Poster Number 91
Monday, 6 October 2008
George R. Brown Convention Center, Exhibit Hall E
The Atacama Desert in Chile is presently one of the driest places on earth and contains broad expanses of well preserved Miocene soils. Here, we examine a Miocene soil at the southern periphery of the Desert. The present climate has a MAT of 15.5oC and a MAP ranging from 11-50mm with sparse vegetative cover, yet the long term climate history is highly debated, and little direct evidence exists for post Miocene climate change. The profile reveals a history of progressive aridification, based on: 1) formation of a clay-rich (>35%) Bt horizon in a gravelly silicate matrix, 2) the subsequent precipitation of a stage III CaCO3 horizon over and above the Bt horizon, and 3) a recent, Holocene eolian sand cap overlying the surface. The stable C isotope values of the bulk carbonate below the surface horizon decrease exponentially with depth. Diffusion modeling suggests that the carbonate formed under a soil respiration rate of ~40 g C/m2/yr. This respiration rate is equal to or higher than other soil respiration rates for the present ecosystem based on projections from other arid ecosystems. Additionally, preliminary measurements of the C isotope signature of the finely laminated rinds on cobbles in the soil show significant increases (up to 4 ) with time, suggesting that a decline in soil respiration rates has occurred during the carbonate forming phase of the soil's formation.
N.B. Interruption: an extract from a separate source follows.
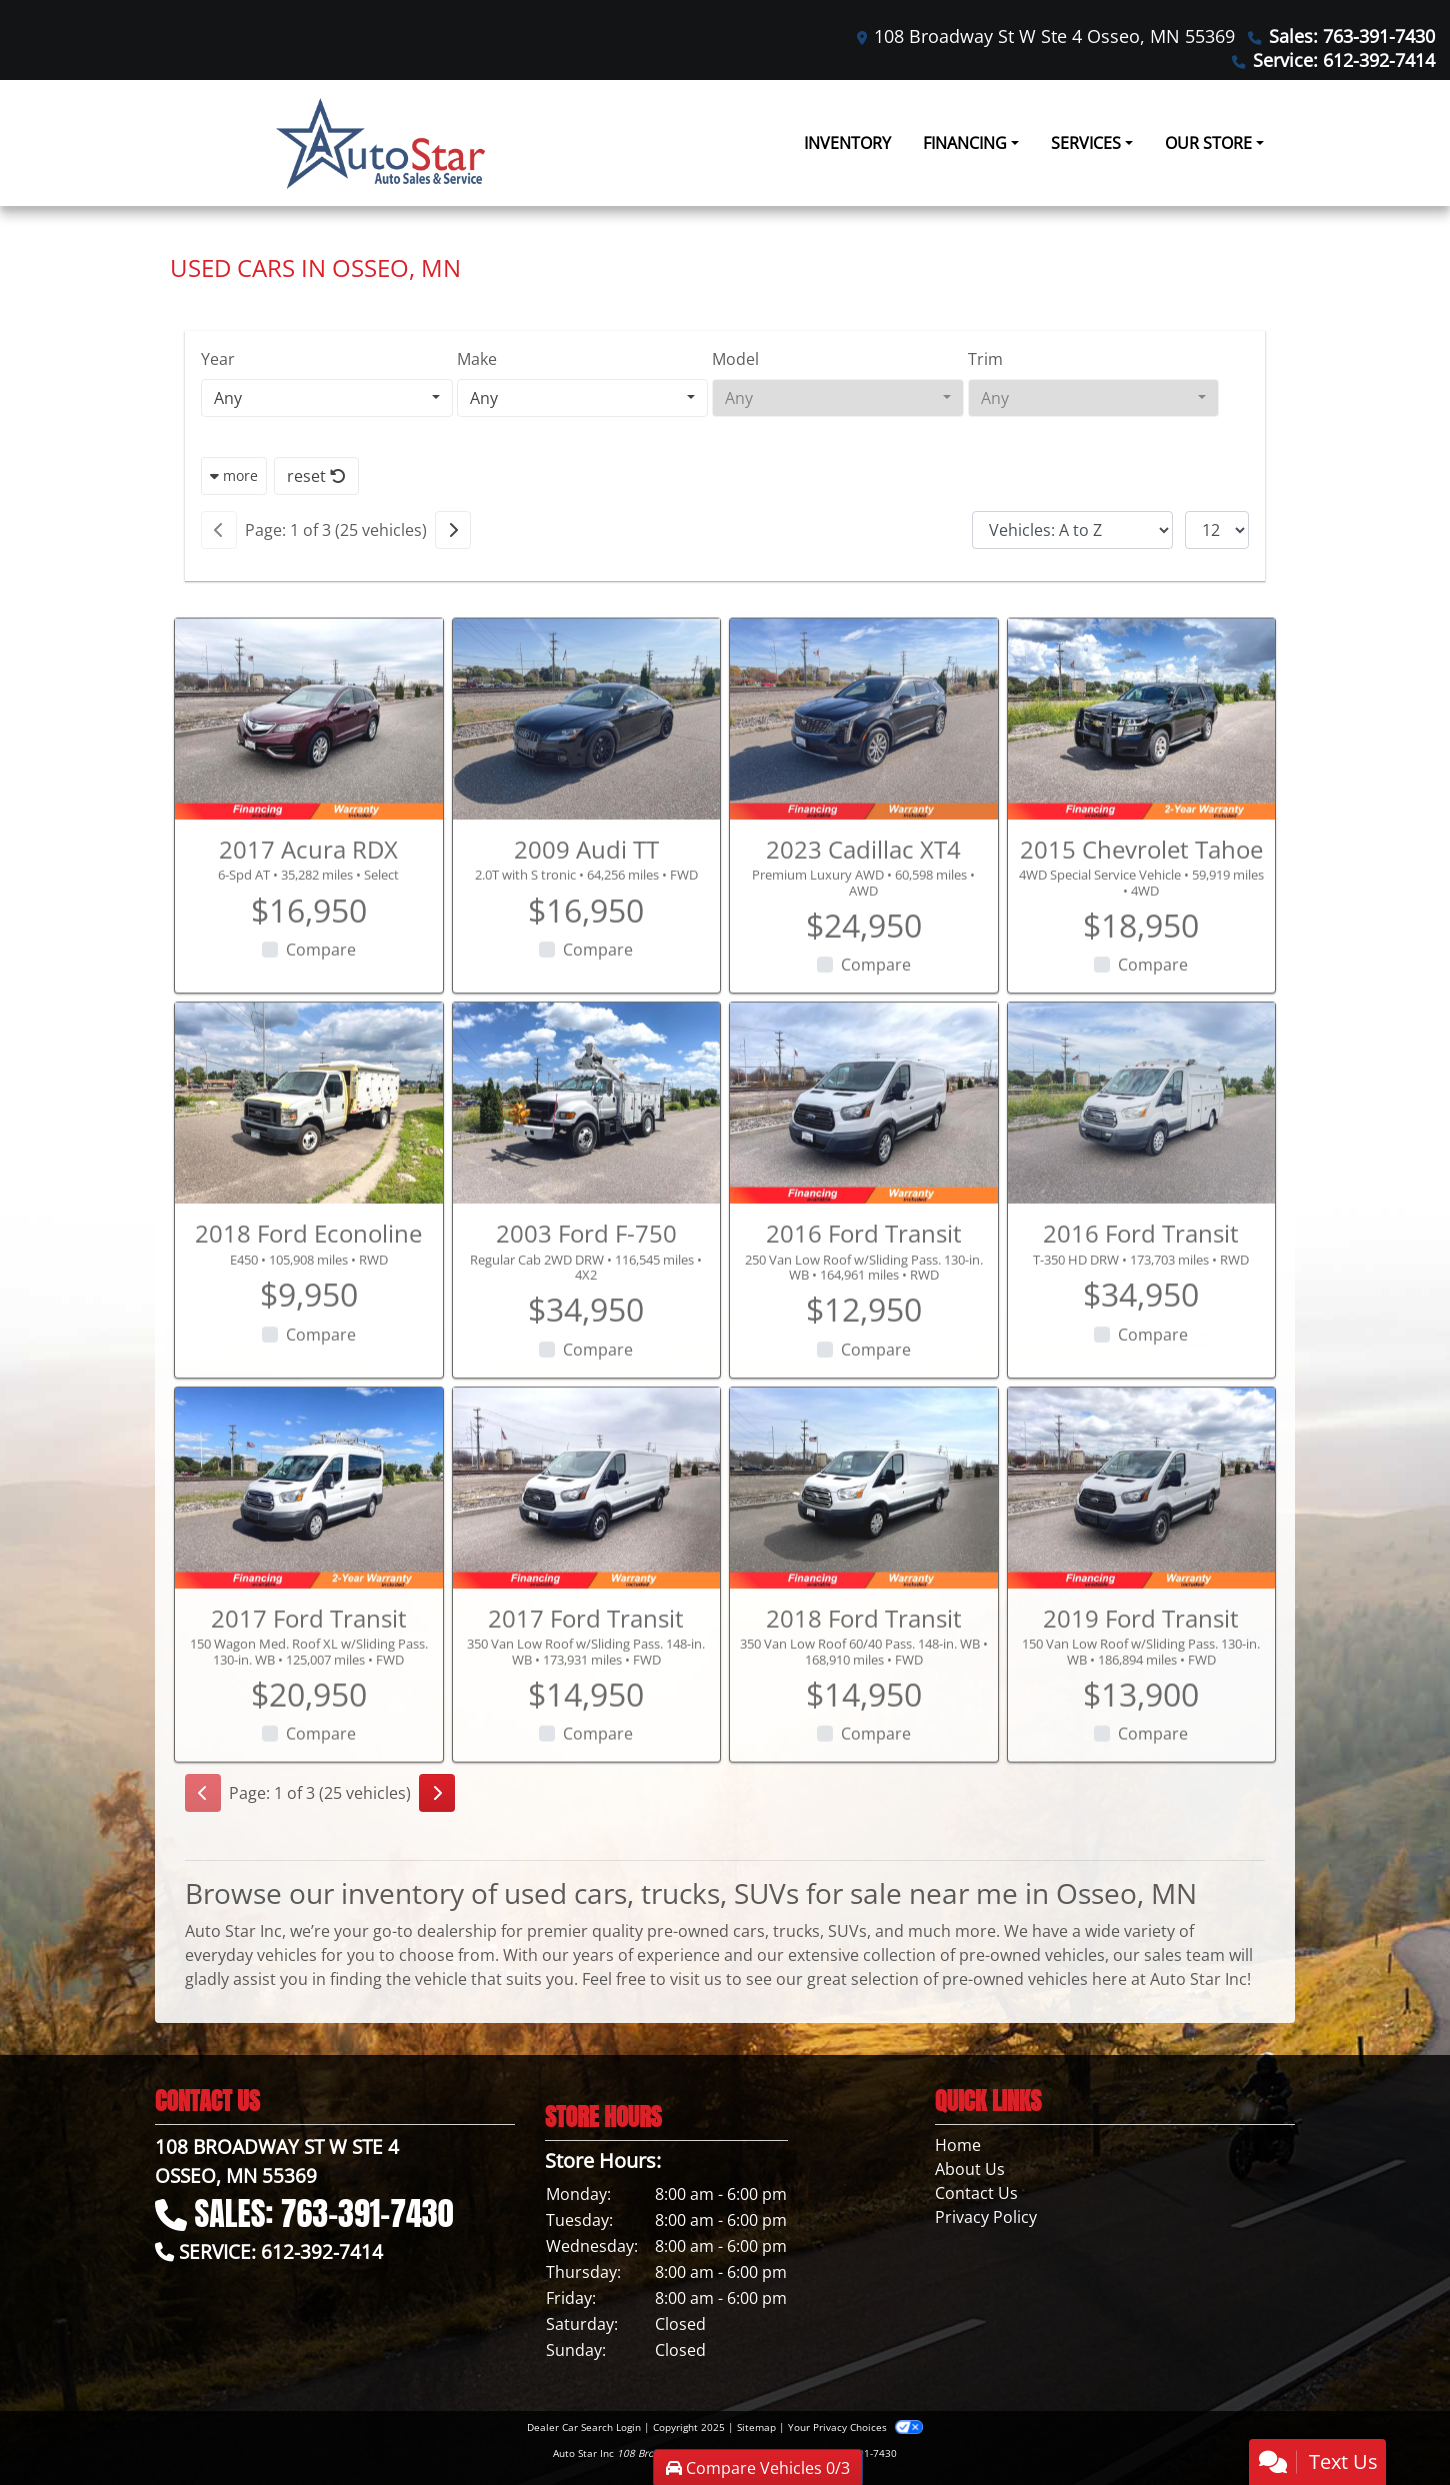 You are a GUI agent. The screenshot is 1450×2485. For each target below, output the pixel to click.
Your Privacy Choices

The C isotopes in carbonate in first two horizons have d13C values that indicate that these near surface CaCO3 inputs have not been weathered and isotopically reset to soil conditions (reflecting the present hyperarid conditions). Taken as a whole, all these data record a drastic decline in moisture since the Miocene, consistent with previous work suggesting a Pliocene onset of hyperaridity in this region.